Mon cerveau bloque. Ca a tellement aucun sens, aucune logique, aucune rationalité. Je n'arrive pas à associer les deux images, je n'arrive plus à comprendre qui j'ai en face de moi. L'homme gentil, génial, en qui j'avais confiance, est devenu un agresseur, mon violeur. Mon cerveau ne sait pas quoi faire de tout ça alors... il m'abandonne. J'ai vraiment l'impression que quelqu'un a arraché la prise de courant, et que mon cerveau s'est fait la malle en me laissant toute seule là. Désolé, mais moi je suis dépassé, je me barre.

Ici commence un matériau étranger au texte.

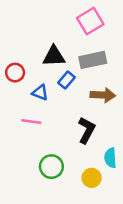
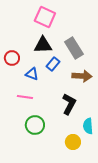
pink square: (90, 21) -> (45, 17), moved, turned -35
gray rectangle: (93, 60) -> (74, 48), turned 70
green circle: (51, 167) -> (35, 125), moved

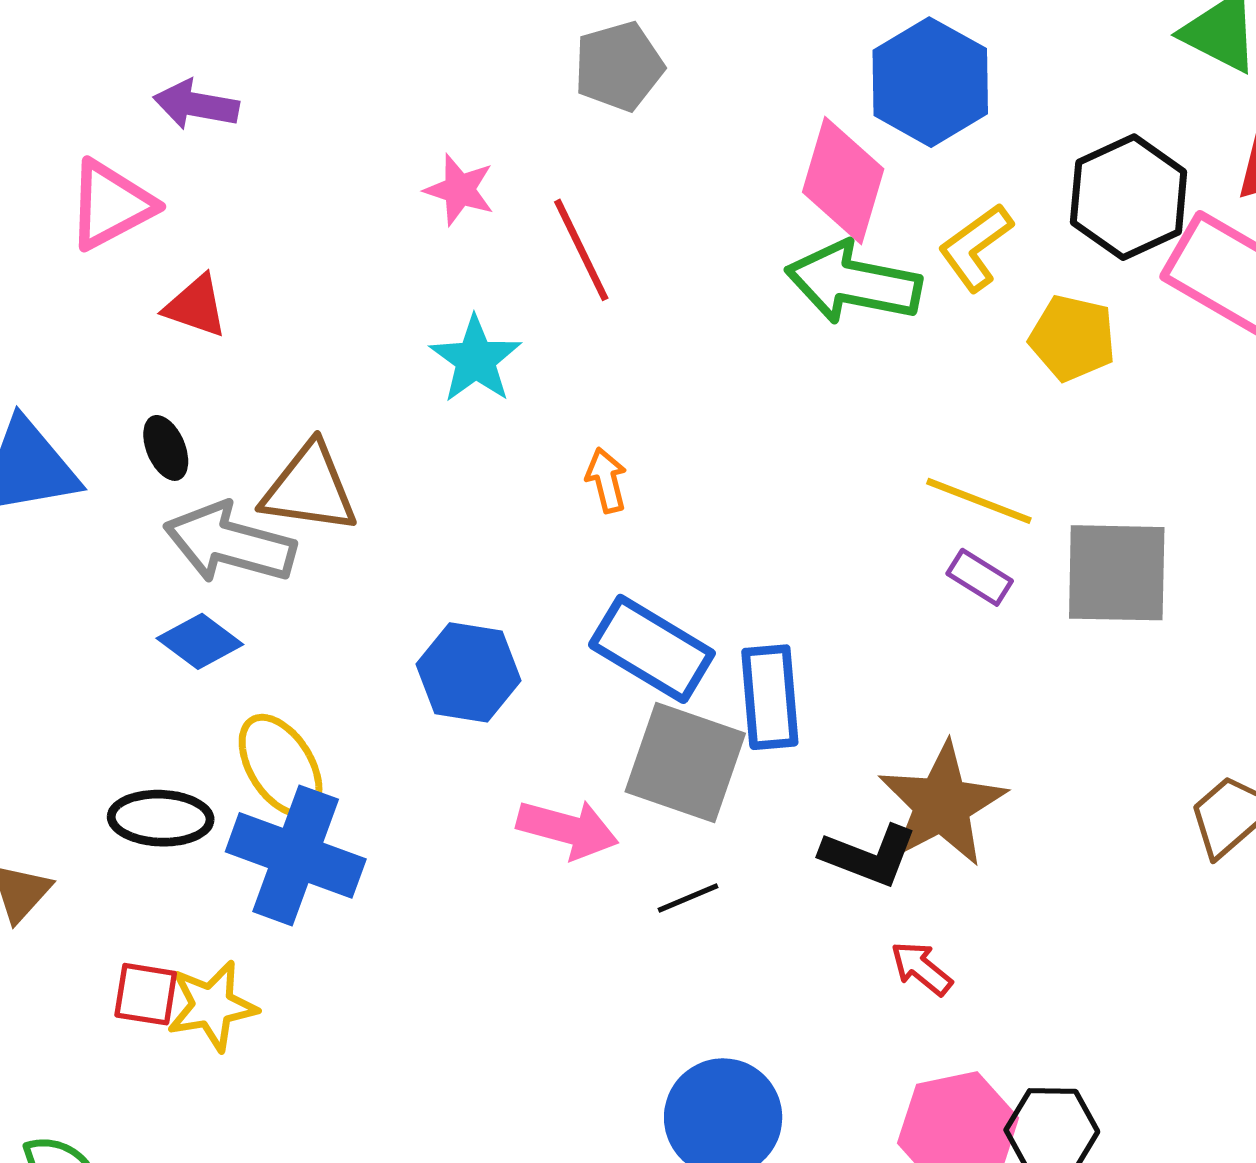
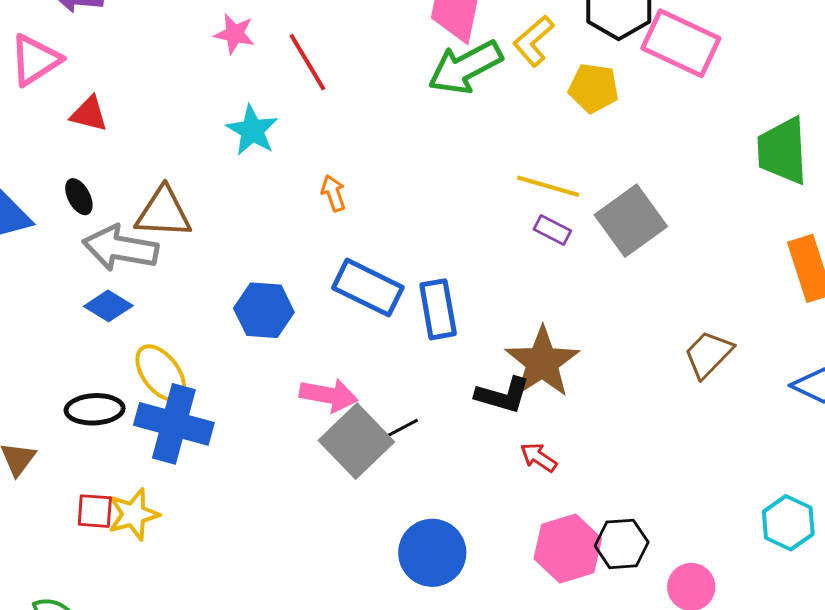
green arrow: (853, 283) -> (465, 67), turned -34
gray square: (1117, 573) -> (631, 221), turned -32
gray square: (685, 763) -> (356, 441), moved, turned 32

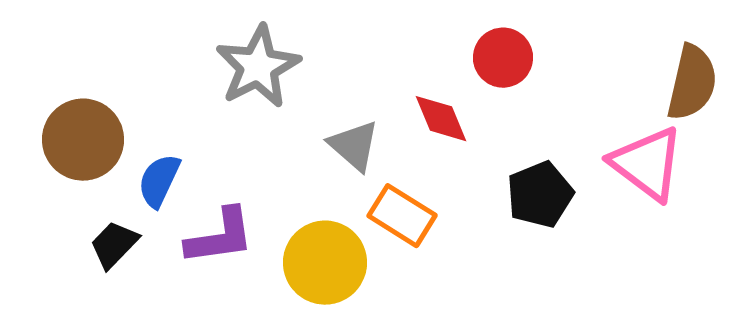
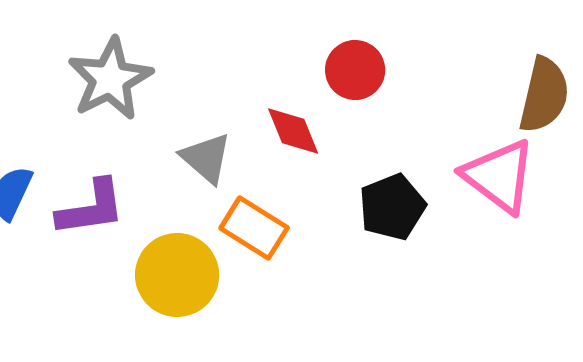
purple L-shape: (220, 237) -> (91, 208), moved

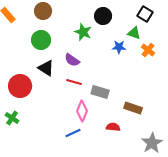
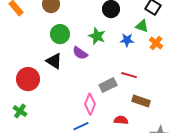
green star: (83, 32) -> (97, 36), moved
green circle: (41, 40) -> (60, 34), moved
red line: (74, 82) -> (129, 75), moved
gray rectangle: (100, 92) -> (108, 85), turned -42

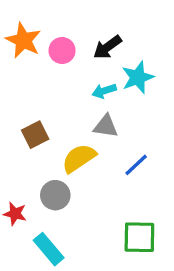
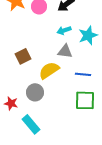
cyan star: (138, 77) -> (88, 35), moved
blue line: (136, 165) -> (83, 74), turned 49
green square: (139, 237) -> (85, 100), moved

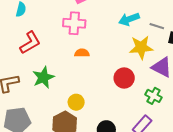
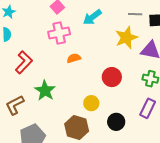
cyan arrow: (129, 19) -> (92, 17), moved
red circle: (124, 78) -> (112, 77), moved
yellow circle: (76, 102) -> (91, 103), moved

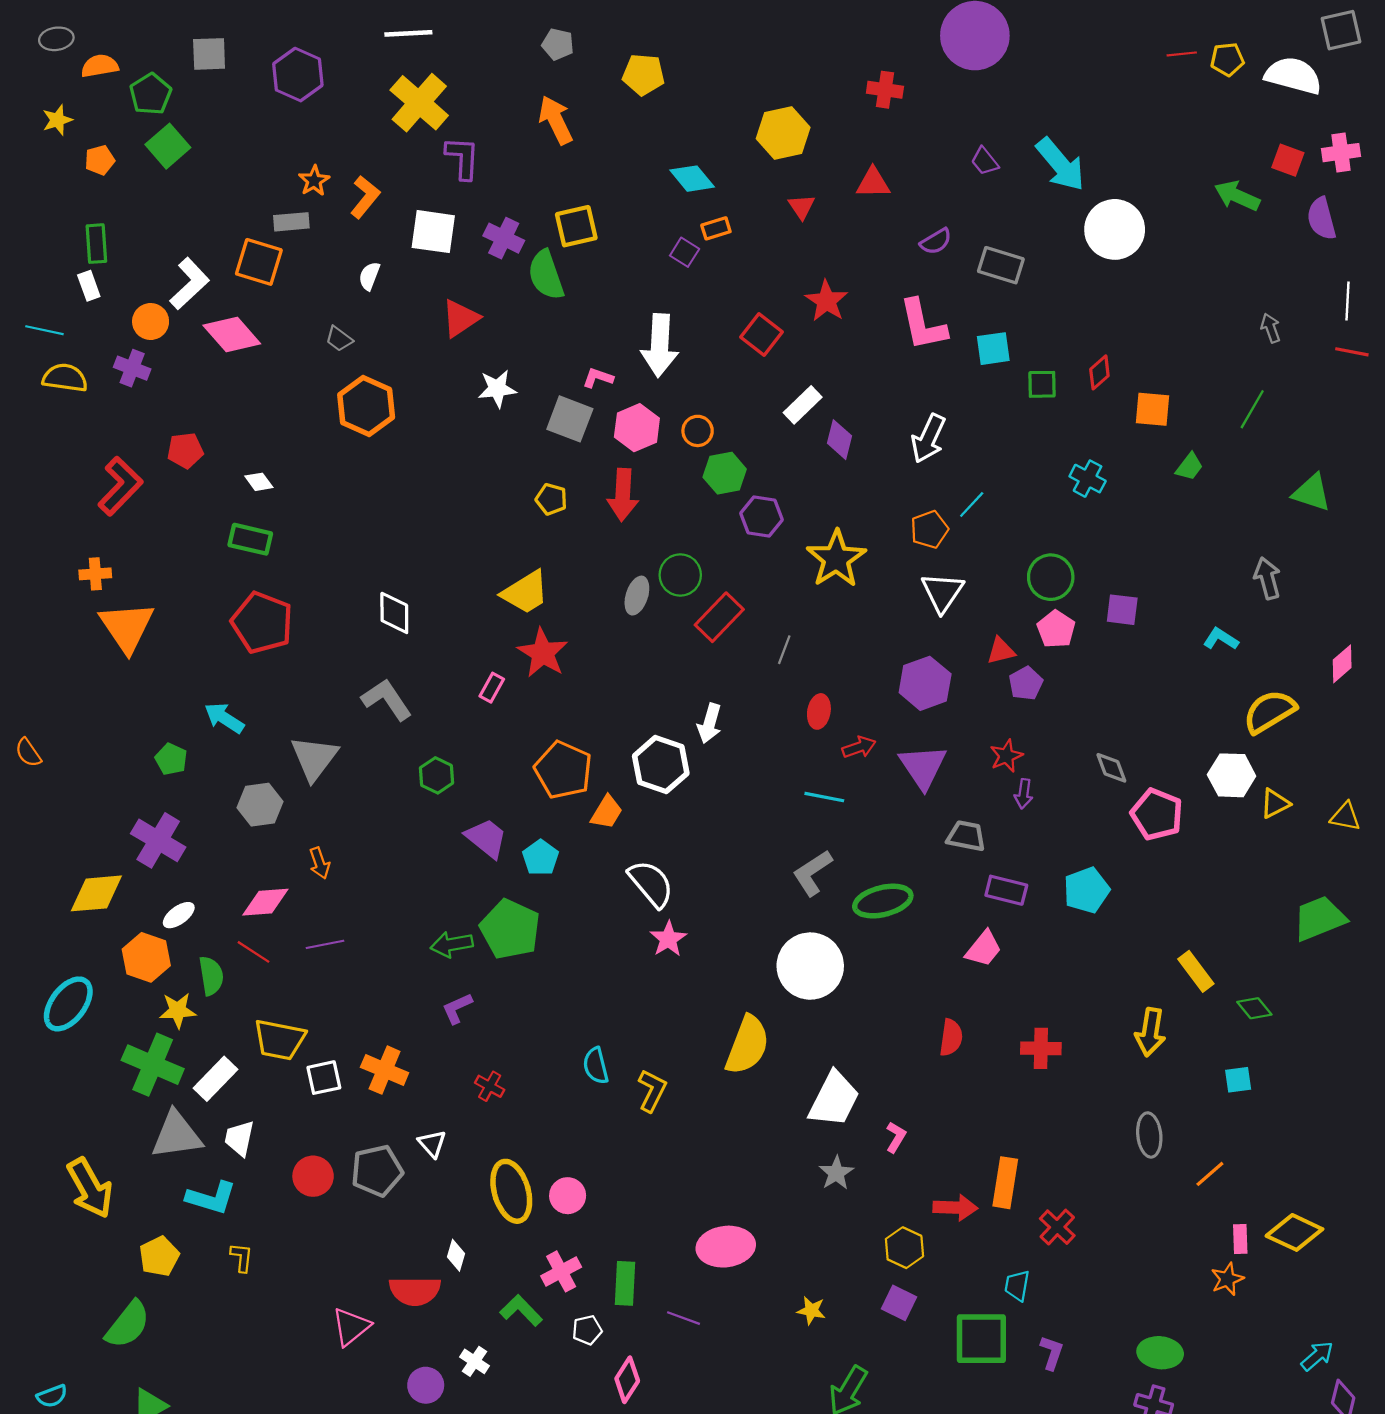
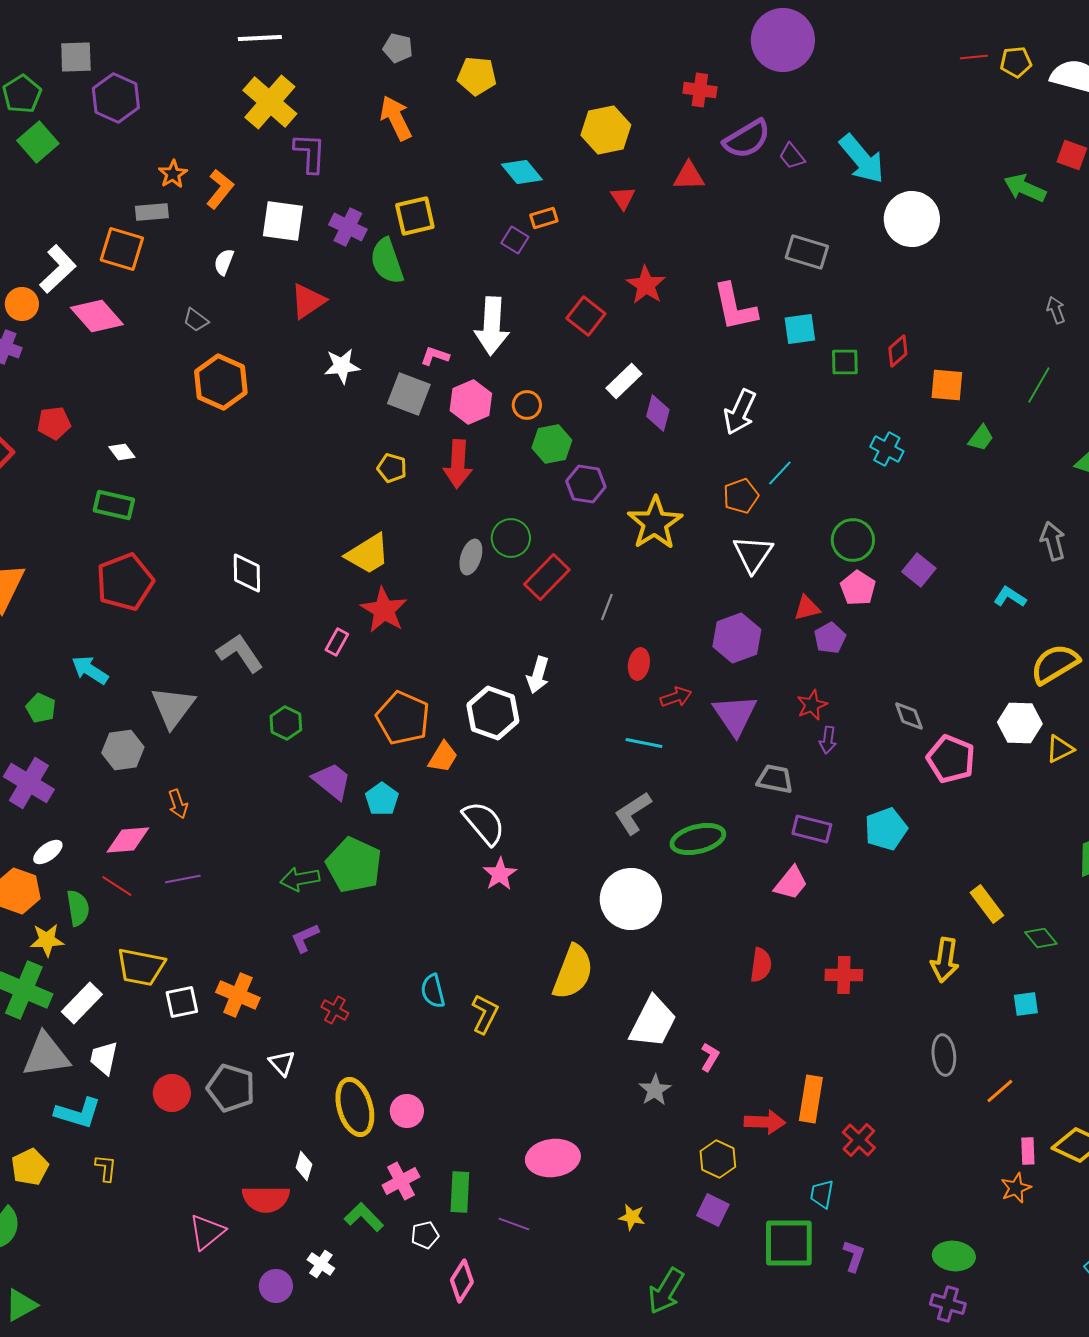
purple hexagon: (298, 75) -> (116, 98), moved
purple semicircle: (936, 241) -> (747, 139), moved, size x1.6
purple square: (1122, 610) -> (919, 570), turned 32
red pentagon: (262, 623) -> (125, 582), turned 30
gray pentagon: (377, 1171) -> (231, 1088), turned 30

Dans les discussions entre amis j'entends souvent mes copines me dirent qu'elles, elles ne sont pas du genre à se laisser faire, qu'elles ont trop de caractère pour se soumettre, qu'elles ne sont pas des victimes et qu'elles se débattraient sacrément et jusqu'au bout. Moi aussi, je le pensais et même je le disais. Et en vrai, je suis quelqu'un qui ne se laisse pas faire, j'ai déjà vécu d'autres situations très tendues y compris une agression où j'ai réussi à faire face et même à être celle qui prend les choses en main. Mais là, ce n'est plus moi aux commandes. Je ne suis plus capable de bouger, de parler, ni même de réfléchir. Je ne suis plus là. J'ai l'impression que la personne que j'étais est juste devenue minuscule et tente de se cacher dans un tout petit recoin de mon corps. Et elle me répète "ne bouge pas, ne respire même pas, sois comme morte et ça passera plus vite". C'est quelquechose de fou, car jamais consciemment je n'accepterais un jour de me dire ça, et à cet instant là, pourtant y'a plus que ça. Je suis juste comme morte.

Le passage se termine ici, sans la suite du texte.